Schools with strong athletic programs have higher test scores and lower drop-out rates, write Daniel H. Bowen & Collin Hitt in The Atlantic. Amanda Ripley’s cover story, The Case Against High-School Sports, is a lot of hooey, they argue.
Success in sports programs creates “social capital” — or reflects the fact that it’s already there, they theorize.
The success of schools is highly dependent on social capital, “the norms, the social networks, and the relationships between adults and children that are of value for the child’s growing up,” wrote sociologist James Coleman.
The need to build trust and social capital is even more essential when schools are serving disadvantaged and at-risk students. Perhaps the most promising empirical evidence on this point comes from a Chicago program called Becoming A Man–Sports Edition.
In this program, at-risk male students are assigned for a year to counselors and athletic coaches who double as male role models. In this partnership between Chicago Public Schools, Youth Guidance, and World Sport Chicago, sports are used to form bonds between the boys and their mentors and to teach self-control.

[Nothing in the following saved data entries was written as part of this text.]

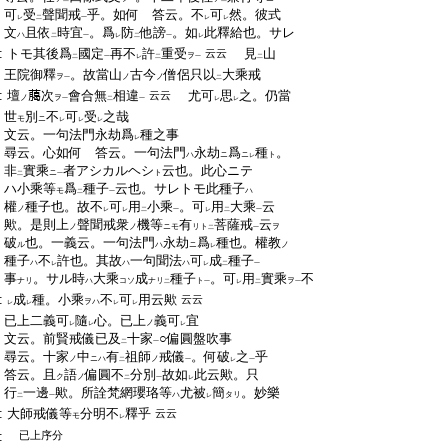
:
可
受
聲聞戒
乎。如何 答云。不
可
然。彼式
レ
二
一
レ
レ
:
文
且依
時宜
。爲
防
他謗
。如
此釋給也。サレ
ハ
二
一
レ
二
一
レ
:
トモ其後爲
國定
再不
許
重受
見
山
云云
ヲ
二
一
レ
二
一
二
:
王院御釋
。故當山
古今
僧侶只以
大乘戒
ヲ
ノ
ノ
一
二
:
壇
﨟次
會合無
相違
尤可
思
之。仍當
云云
ノ
ヲ
一
二
一
レ
レ
:
世
別
不
可
受
之哉
モ
ニ
レ
レ
レ
:
文云。一句法門永劫爲
種之事
レ
:
尋云。心如何 答云。一句法門
永劫
爲
種
。
ハ
ニ
ニ
ト
レ
:
非
實乘
者アシカルヘシ
云也。此心ニテ
ニ
ト
二
一
:
ハ小乘等
爲
種子
云也。サレトモ此種子
モ
ハ
二
一
:
權
種子也。故不
可
用
小乘
。可
用
大乘
云
ノ
レ
レ
二
一
レ
二
一
:
歟。是則上
聲聞戒衆
機等
有
菩薩戒
云
ノ
ノ
ニモ
リト
ヲ
二
一
:
破
也。一義云。一句法門
永劫
爲
種也。權教
ル
ハ
ニ
ノ
レ
:
種子
不
許也。其故
一句聞法
可
成
種子
ハ
ハ
ハ
レ
レ
二
一
:
事
。サル時
大乘
成
種子
。可
用
實乘
不
ナリ
ハ
コソ
ナリ
ト
ヲ
二
一
レ
二
一
:
成
種。小乘
不
可
用云歟
云云
ヲハ
レ
レ
レ
レ
:
已上二義可
隨
心。已上
義可
宜
ノ
レ
レ
レ
:
文云。前賢戒儀已及
十家
○偏圓盤吹事
二
一
:
尋云。十家
中
有
祖師
戒儀
。何破
之
乎
ノ
ニハ
ノ
二
一
レ
一
:
答云。且
語
偏圓不
分別
故如
此云歟。只
ク
ノ
二
一
レ
:
行
一邊
歟。所詮梵網瓔珞等
尤被
簡
。妙樂
ハ
タリ
二
一
レ
:
大師戒儀等
分明不
釋乎
云云
モ
レ
:
已上序分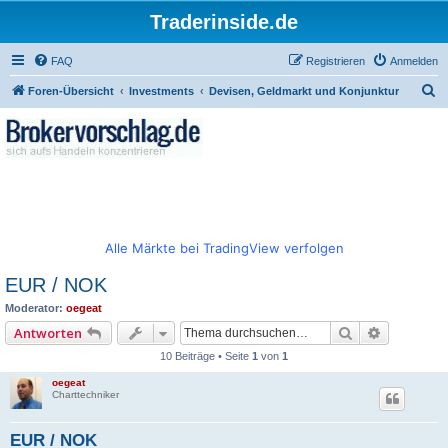
Traderinside.de
FAQ
Registrieren
Anmelden
S
Foren-Übersicht
Investments
Devisen, Geldmarkt und Konjunktur
u
c
h
e
Alle Märkte bei TradingView verfolgen
EUR / NOK
Moderator:
oegeat
Suche
Erweitert
Antworten
10 Beiträge • Seite
1
von
1
oegeat
Charttechniker
EUR / NOK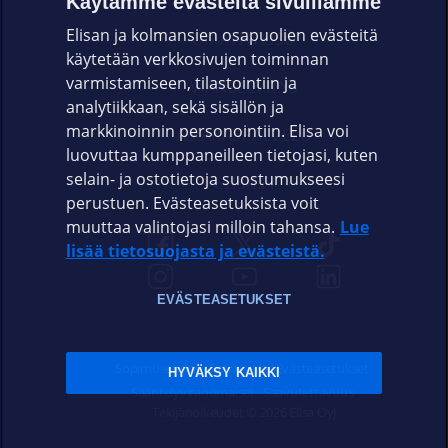
Käytämme evästeitä sivuillamme
Elisan ja kolmansien osapuolien evästeitä
OMAYHTEISÖ
käytetään verkkosivujen toiminnan
varmistamiseen, tilastointiin ja
VIANSELVITYS
analytiikkaan, sekä sisällön ja
markkinoinnin personointiin. Elisa voi
ASIAKASPALVELU
luovuttaa kumppaneilleen tietojasi, kuten
selain- ja ostotietoja suostumukseesi
ELISA.FI
perustuen. Evästeasetuksista voit
muuttaa valintojasi milloin tahansa.
Lue
lisää tietosuojasta ja evästeistä.
EVÄSTEASETUKSET
Sopimusehdot
Tietosuoja
Evästeasetukset
HYVÄKSY KAIKKI
Sääntelyviranomaiset
Saavutettavuus
Tekijänoikeudet © 2026 Elisa Oyj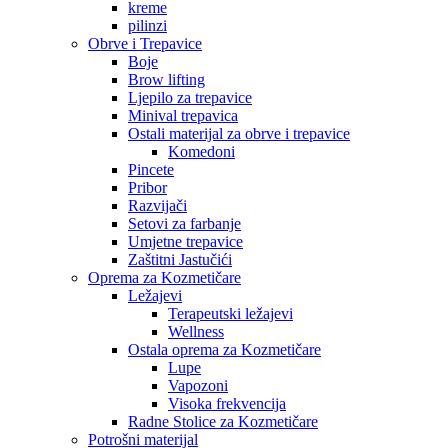
kreme
pilinzi
Obrve i Trepavice
Boje
Brow lifting
Ljepilo za trepavice
Minival trepavica
Ostali materijal za obrve i trepavice
Komedoni
Pincete
Pribor
Razvijači
Setovi za farbanje
Umjetne trepavice
Zaštitni Jastučići
Oprema za Kozmetičare
Ležajevi
Terapeutski ležajevi
Wellness
Ostala oprema za Kozmetičare
Lupe
Vapozoni
Visoka frekvencija
Radne Stolice za Kozmetičare
Potrošni materijal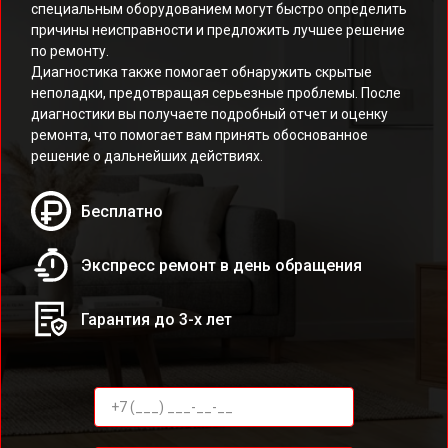
специальным оборудованием могут быстро определить
причины неисправности и предложить лучшее решение
по ремонту.
Диагностика также помогает обнаружить скрытые
неполадки, предотвращая серьезные проблемы. После
диагностики вы получаете подробный отчет и оценку
ремонта, что помогает вам принять обоснованное
решение о дальнейших действиях.
Бесплатно
Экспресс ремонт в день обращения
Гарантия до 3-х лет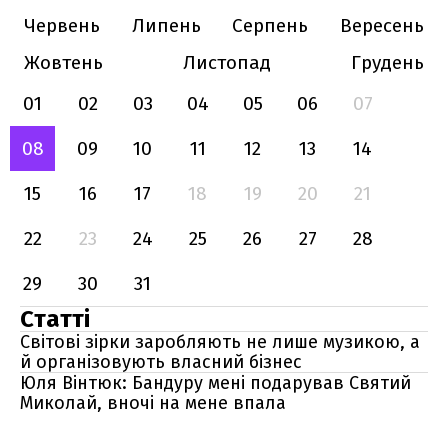
Червень
Липень
Серпень
Вересень
Жовтень
Листопад
Грудень
01
02
03
04
05
06
07
08
09
10
11
12
13
14
15
16
17
18
19
20
21
22
23
24
25
26
27
28
29
30
31
Статті
Світові зірки заробляють не лише музикою, а
й організовують власний бізнес
Юля Вінтюк: Бандуру мені подарував Святий
Миколай, вночі на мене впала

The usual ball and basket sports are sometimes played, but participants are also trained in violent sports like boxing at school.
Applicants were chosen by lottery. According to a 2013 evaluation, the sports program “creates lasting improvements in the boys’ study habits and grade point averages. During the first year of the program, students were found to be less likely to transfer schools or be engaged in violent crime. A year after the program, participants were less likely to have had an encounter with the juvenile justice system.”
If schools dropped sports teams, middle-class kids would have opportunities to play sports out of school, Bowen and Hitt conclude. Affordable access would be limited for low-income students.